Interesting.........That would be something different


----------



## SouthernBoy (Jun 27, 2007)

TheLAGuy said:


> Why are you going to buy a gun you dont wanna shoot?
> 
> Doesnt make sense...


Lots of people do this. They are called collectors. Nothing wrong with this at all. I have a few firearms that rarely see anything going down their barrels.


----------



## SouthernBoy (Jun 27, 2007)

jakeleinen1 said:


> No matter what glock you get your going to be happy.
> 
> If you plan on carrying at all though, the 19 is still fairly large weapon. Consider the 26 in this case. Otherwise get yourself a G17. You fire that gun and halfway though shooting it you can't believe there is still bullets in the clip! Get some extendo clips too before obama bans them. 33 rounds of 9mm, insaine!!!!


First, they're magazines... not clips.

Second, the G19 is a compact and is quite well adapted to daily all day carry either concealed or open. I know, I have done it many times and since my gen3 G23 is my primary carry gun (same frame and slide size as the G19), I really know how well it works.


----------



## SouthernBoy (Jun 27, 2007)

One well known gun writer* in the gun culture has written that the Glock 23 is the finest combat sidearm you can carry. He is quite opinionated but he is also quite knowledgeable. I differ with his choice of ammo in this statement but never the less, he has and gives his reasons.


* Boston T. Party in his book, "Boston's Gun Bible"


----------



## TheLAGuy (Nov 28, 2012)

The G23 is the compact version right? I'm thinking about the g22 since I live in CA and cant have concealed anyhow. And then I can get that conversion barrell and make it a 9mm, right?


----------



## bowserb (May 21, 2012)

If I am limited to a ten round MAGAZINE, then I want large and powerful rounds. .45, 10mm. In fact if your senator gets her way and we all get ten round max, I'm thinking about .50AE!


----------



## TheLAGuy (Nov 28, 2012)

bowserb said:


> If I am limited to a ten round MAGAZINE, then I want large and powerful rounds. .45, 10mm. In fact if your senator gets her way and we all get ten round max, I'm thinking about .50AE!


What do you carry?


----------



## bowserb (May 21, 2012)

Springfield Armory XDm45 4.5" with 13+1 rounds. Actually .50AE is not practical for carry. If limited to ten rounds, I might think about 10mm, though.


----------



## VAMarine (Dec 25, 2008)

TheLAGuy said:


> The G23 is the compact version right? I'm thinking about the g22 since I live in CA and cant have concealed anyhow. And then I can get that conversion barrell and make it a 9mm, right?

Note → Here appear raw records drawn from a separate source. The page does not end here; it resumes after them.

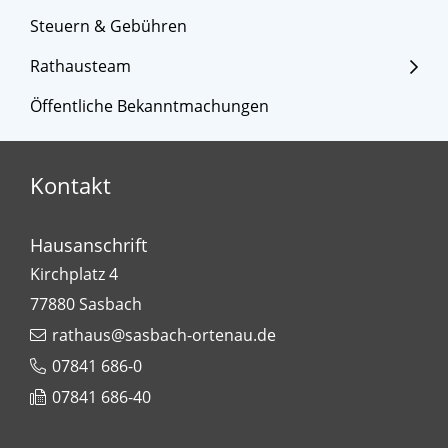
Steuern & Gebühren
Rathausteam
Öffentliche Bekanntmachungen
Kontakt
Hausanschrift
Kirchplatz 4
77880
Sasbach
rathaus@sasbach-ortenau.de
07841 686-0
07841 686-40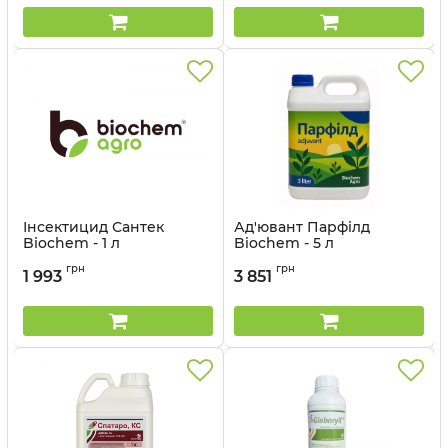
Інсектицид Сантек
Ад'ювант Парфілд
Biochem - 1 л
Biochem - 5 л
грн
грн
1 993
3 851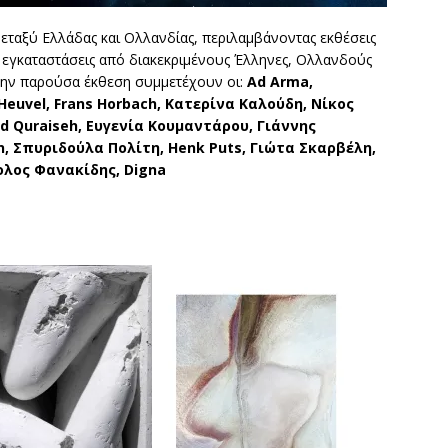
εταξύ Ελλάδας και Ολλανδίας, περιλαμβάνοντας εκθέσεις
ι εγκαταστάσεις από διακεκριμένους Έλληνες, Ολλανδούς
Στην παρούσα έκθεση συμμετέχουν οι:
Ad
Arma
,
Heuvel
,
Frans
Horbach
, Κατερίνα Καλούδη, Νίκος
d
Quraiseh
, Ευγενία Κουμαντάρου, Γιάννης
n
, Σπυριδούλα Πολίτη,
Henk
Puts
, Γιώτα Σκαρβέλη,
ολος Φανακίδης, Digna
.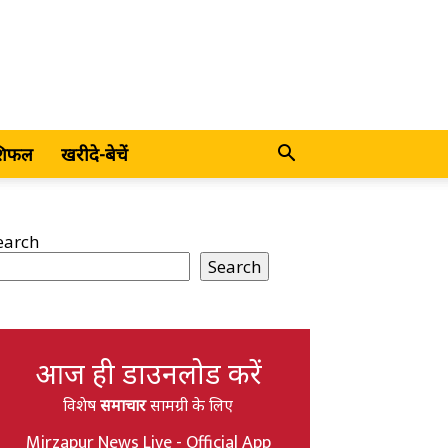
शिफल
खरीदे-बेचें
earch
Search
आज ही डाउनलोड करें
विशेष
समाचार
सामग्री के लिए
Mirzapur News Live - Official App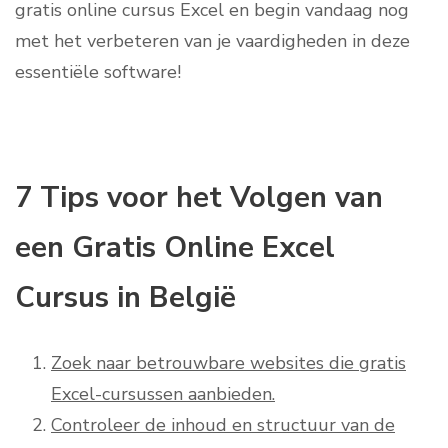
gratis online cursus Excel en begin vandaag nog
met het verbeteren van je vaardigheden in deze
essentiële software!
7 Tips voor het Volgen van
een Gratis Online Excel
Cursus in België
Zoek naar betrouwbare websites die gratis
Excel-cursussen aanbieden.
Controleer de inhoud en structuur van de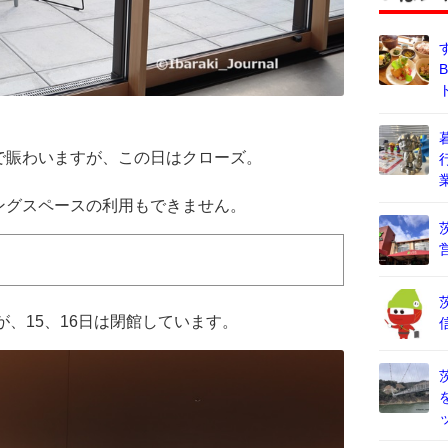
で賑わいますが、この日はクローズ。
ングスペースの利用もできません。
が、15、16日は閉館しています。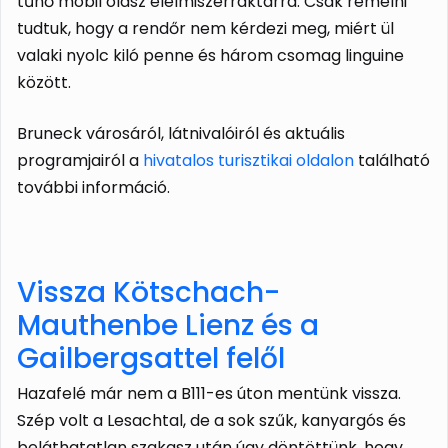
tűnő mobil olasz élelmiszerraktárrá. Csak remélni
tudtuk, hogy a rendőr nem kérdezi meg, miért ül
valaki nyolc kiló penne és három csomag linguine
között.
Bruneck városáról, látnivalóiról és aktuális
programjairól a
hivatalos turisztikai oldalon
található
további információ.
Vissza Kötschach-
Mauthenbe Lienz és a
Gailbergsattel felől
Hazafelé már nem a B111-es úton mentünk vissza.
Szép volt a Lesachtal, de a sok szűk, kanyargós és
beláthatatlan szakasz után úgy döntöttünk, hogy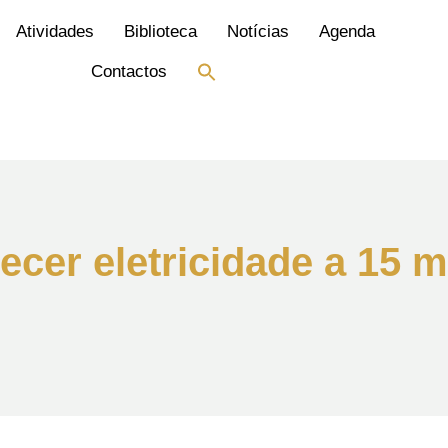
Atividades
Biblioteca
Notícias
Agenda
Search
Contactos
for:
Search Button
cer eletricidade a 15 mi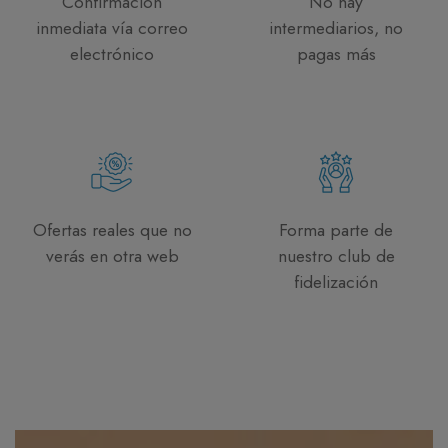
Confirmación
No hay
inmediata vía correo
intermediarios, no
electrónico
pagas más
Ofertas reales que no
Forma parte de
verás en otra web
nuestro club de
fidelización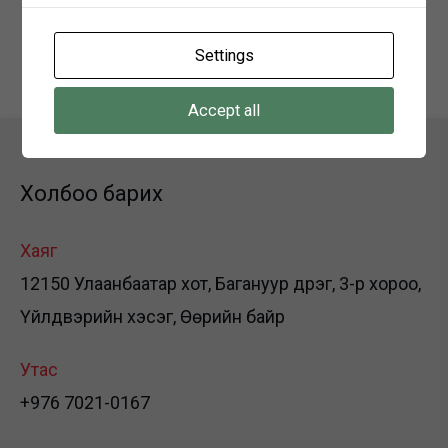
Хаяг:
Говьсүмбэр аймаг Сүмбэр сум 2-р баг
залуучуудын гудамж
Settings
Accept all
Холбоо барих
Хаяг
12150 Улаанбаатар хот, Багануур дүүрэг, 3-р хороо,
Үйлдвэрийн хэсэг, Өөрийн байр
Утас
+976 7021-0167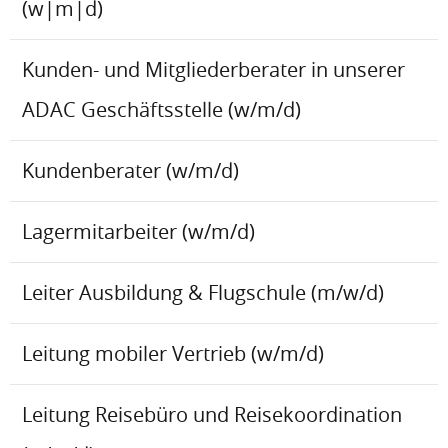
(w|m|d)
Kunden- und Mitgliederberater in unserer
ADAC Geschäftsstelle (w/m/d)
Kundenberater (w/m/d)
Lagermitarbeiter (w/m/d)
Leiter Ausbildung & Flugschule (m/w/d)
Leitung mobiler Vertrieb (w/m/d)
Leitung Reisebüro und Reisekoordination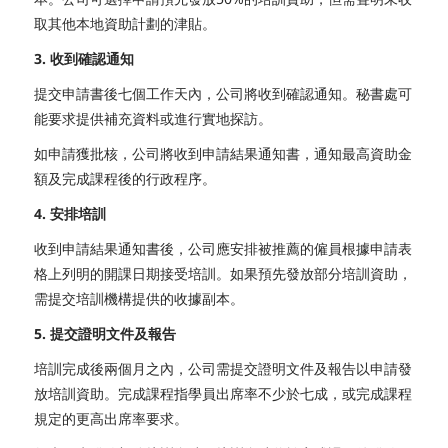
取其他本地資助計劃的津貼。
3. 收到確認通知
提交申請書後七個工作天內，公司將收到確認通知。秘書處可
能要求提供補充資料或進行實地探訪。
如申請獲批核，公司將收到申請結果通知書，通知最高資助金
額及完成課程後的行政程序。
4. 安排培訓
收到申請結果通知書後，公司應安排被推薦的僱員根據申請表
格上列明的開課日期接受培訓。如果預先發放部分培訓資助，
需提交培訓機構提供的收據副本。
5. 提交證明文件及報告
培訓完成後兩個月之內，公司需提交證明文件及報告以申請發
放培訓資助。完成課程指學員出席率不少於七成，或完成課程
規定的更高出席率要求。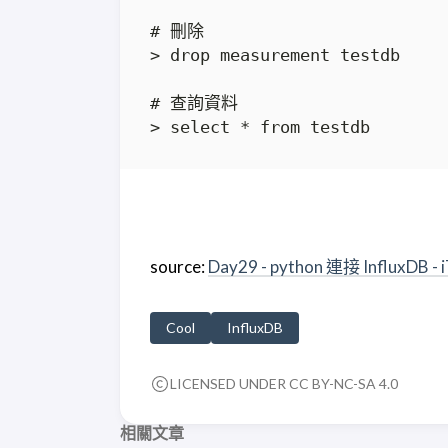
source:
Day29 - python 連接 Infl
Cool
InfluxDB
LICENSED UNDER CC BY-NC-SA 4.0
相關文章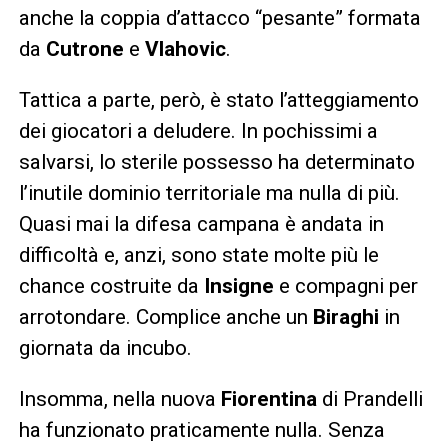
anche la coppia d’attacco “pesante” formata
da
Cutrone
e
Vlahovic
.
Tattica a parte, però, è stato l’atteggiamento
dei giocatori a deludere. In pochissimi a
salvarsi, lo sterile possesso ha determinato
l’inutile dominio territoriale ma nulla di più.
Quasi mai la difesa campana è andata in
difficoltà e, anzi, sono state molte più le
chance costruite da
Insigne
e compagni per
arrotondare. Complice anche un
Biraghi
in
giornata da incubo.
Insomma, nella nuova
Fiorentina
di Prandelli
ha funzionato praticamente nulla. Senza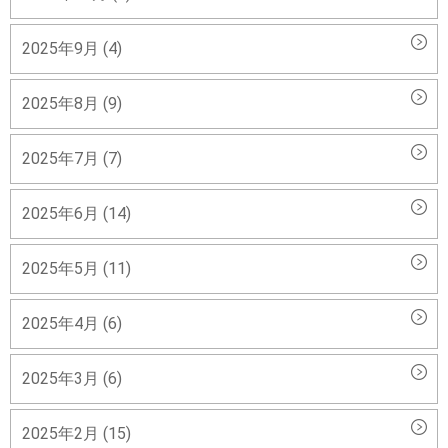
2025年9月 (4)
2025年8月 (9)
2025年7月 (7)
2025年6月 (14)
2025年5月 (11)
2025年4月 (6)
2025年3月 (6)
2025年2月 (15)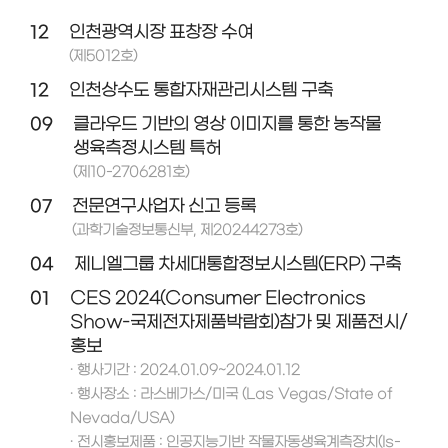
12
인천광역시장 표창장 수여
(제5012호)
12
인천상수도 통합자재관리시스템 구축
09
클라우드 기반의 영상 이미지를 통한 농작물
생육측정시스템 특허
(제10-2706281호)
07
전문연구사업자 신고 등록
(과학기술정보통신부, 제20244273호)
04
제니엘그룹 차세대통합정보시스템(ERP) 구축
01
CES 2024(Consumer Electronics
Show-국제전자제품박람회)참가 및 제품전시/
홍보
· 행사기간 : 2024.01.09~2024.01.12
· 행사장소 : 라스베가스/미국 (Las Vegas/State of
Nevada/USA)
· 전시홍보제품 : 인공지능기반 작물자동생육계측장치(Is-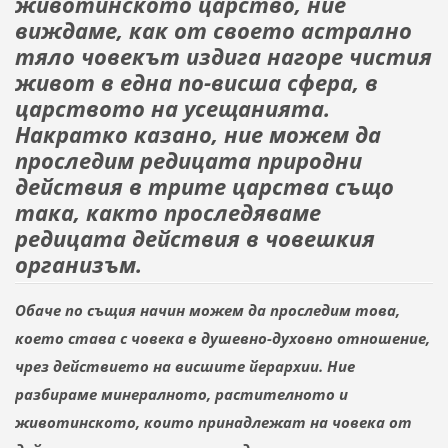
животинското царство, ние
виждаме, как от своето астрално
тяло човекът издига нагоре чистия
живот в една по-висша сфера, в
царството на усещанията.
Накратко казано, ние можем да
проследим редицата природни
действия в трите царства също
така, както проследяваме
редицата действия в човешкия
организъм.
Обаче по същия начин можем да проследим това,
което става с човека в душевно-духовно отношение,
чрез действието на висшите йерархии. Ние
разбираме минералното, растителното и
животинското, които принадлежат на човека от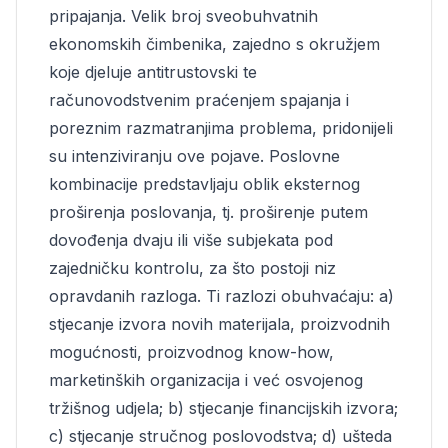
pripajanja. Velik broj sveobuhvatnih
ekonomskih čimbenika, zajedno s okružjem
koje djeluje antitrustovski te
računovodstvenim praćenjem spajanja i
poreznim razmatranjima problema, pridonijeli
su intenziviranju ove pojave. Poslovne
kombinacije predstavljaju oblik eksternog
proširenja poslovanja, tj. proširenje putem
dovođenja dvaju ili više subjekata pod
zajedničku kontrolu, za što postoji niz
opravdanih razloga. Ti razlozi obuhvaćaju: a)
stjecanje izvora novih materijala, proizvodnih
mogućnosti, proizvodnog know-how,
marketinških organizacija i već osvojenog
tržišnog udjela; b) stjecanje financijskih izvora;
c) stjecanje stručnog poslovodstva; d) ušteda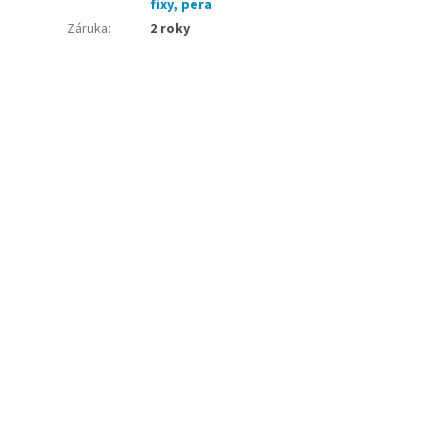
fixy, pera
Záruka
:
2 roky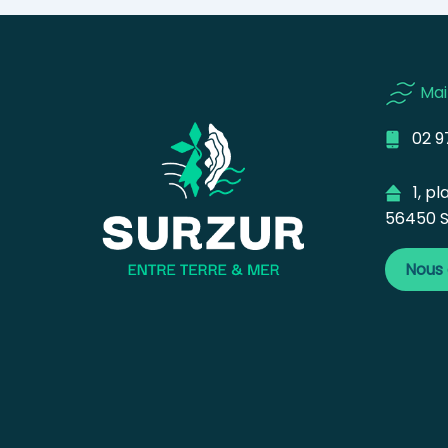
Mai
02 97
1, pla
56450 S
Nous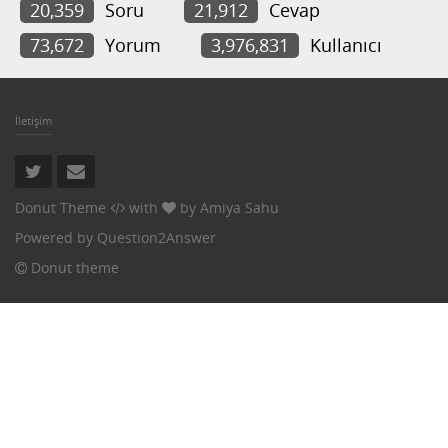
20,359
Soru
21,912
Cevap
73,672
Yorum
3,976,831
Kullanıcı
İletişim
Donut Theme
with
by
Amiya Sahu
Powered by
Question2Answer
Donut theme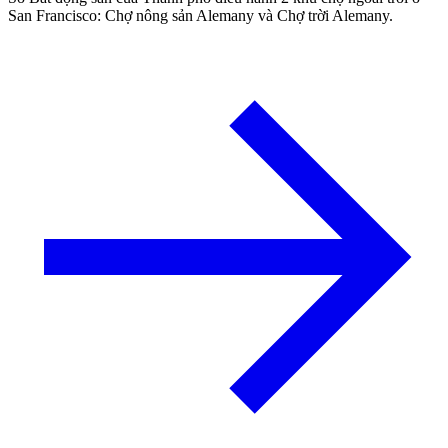
San Francisco: Chợ nông sản Alemany và Chợ trời Alemany.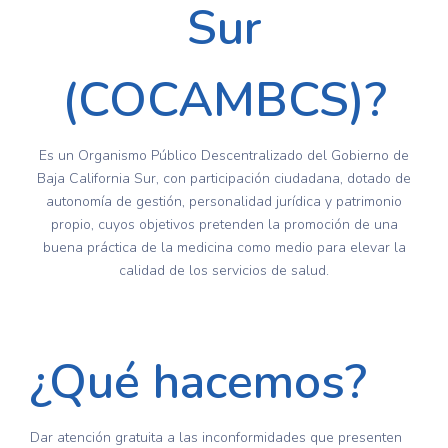
Sur
(COCAMBCS)?
Es un Organismo Público Descentralizado del Gobierno de
Baja California Sur, con participación ciudadana, dotado de
autonomía de gestión, personalidad jurídica y patrimonio
propio, cuyos objetivos pretenden la promoción de una
buena práctica de la medicina como medio para elevar la
calidad de los servicios de salud.
¿Qué hacemos?
Dar atención gratuita a las inconformidades que presenten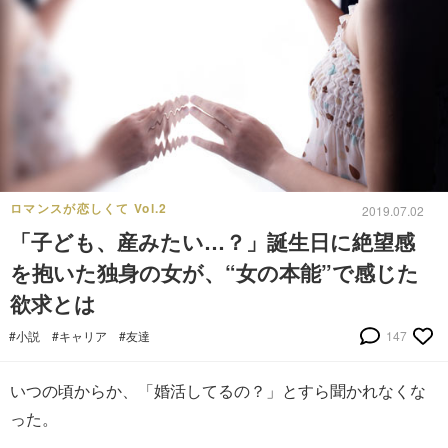
ロマンスが恋しくて Vol.2
2019.07.02
「子ども、産みたい…？」誕生日に絶望感
を抱いた独身の女が、“女の本能”で感じた
欲求とは
#小説
#キャリア
#友達
147
いつの頃からか、「婚活してるの？」とすら聞かれなくな
った。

Correct. Just make sure you get G17 mags as well to go with the conversion barrel.


----------



## SouthernBoy (Jun 27, 2007)

TheLAGuy said:


> The G23 is the compact version right? I'm thinking about the g22 since I live in CA and cant have concealed anyhow. And then I can get that conversion barrell and make it a 9mm, right?


Yes, the G23 is the compact .40S&W. And yes, you can convert the G22 to shoot 9mm but it takes more than just the barrel. You will need he guide and return spring assembly for a G17 and G17 magazines.

If I left something out with this for those who are intimate with these conversions, please correct me.


----------



## SouthernBoy (Jun 27, 2007)

bowserb said:


> If I am limited to a ten round MAGAZINE, then I want large and powerful rounds. .45, 10mm. In fact if your senator gets her way and we all get ten round max, I'm thinking about .50AE!


If I was limited to just ten rounds, I would probably go with the .45ACP and I already have a few in case that happens. I didn't buy them as a hedge against any bans... it just worked out that way.


----------



## RogerH (May 28, 2012)

VAMarine said:


> Why would you want a gun shoved up your ass?
> You strange Cali people....might have to change your name to SFGuy or PSGuy...


OH thank you very much just sprayed coffee all over my key board


----------



## cruzthepug (Mar 16, 2008)

I picked up a G17 but I'm still interested in getting a G19C. Thanks for the info guys


----------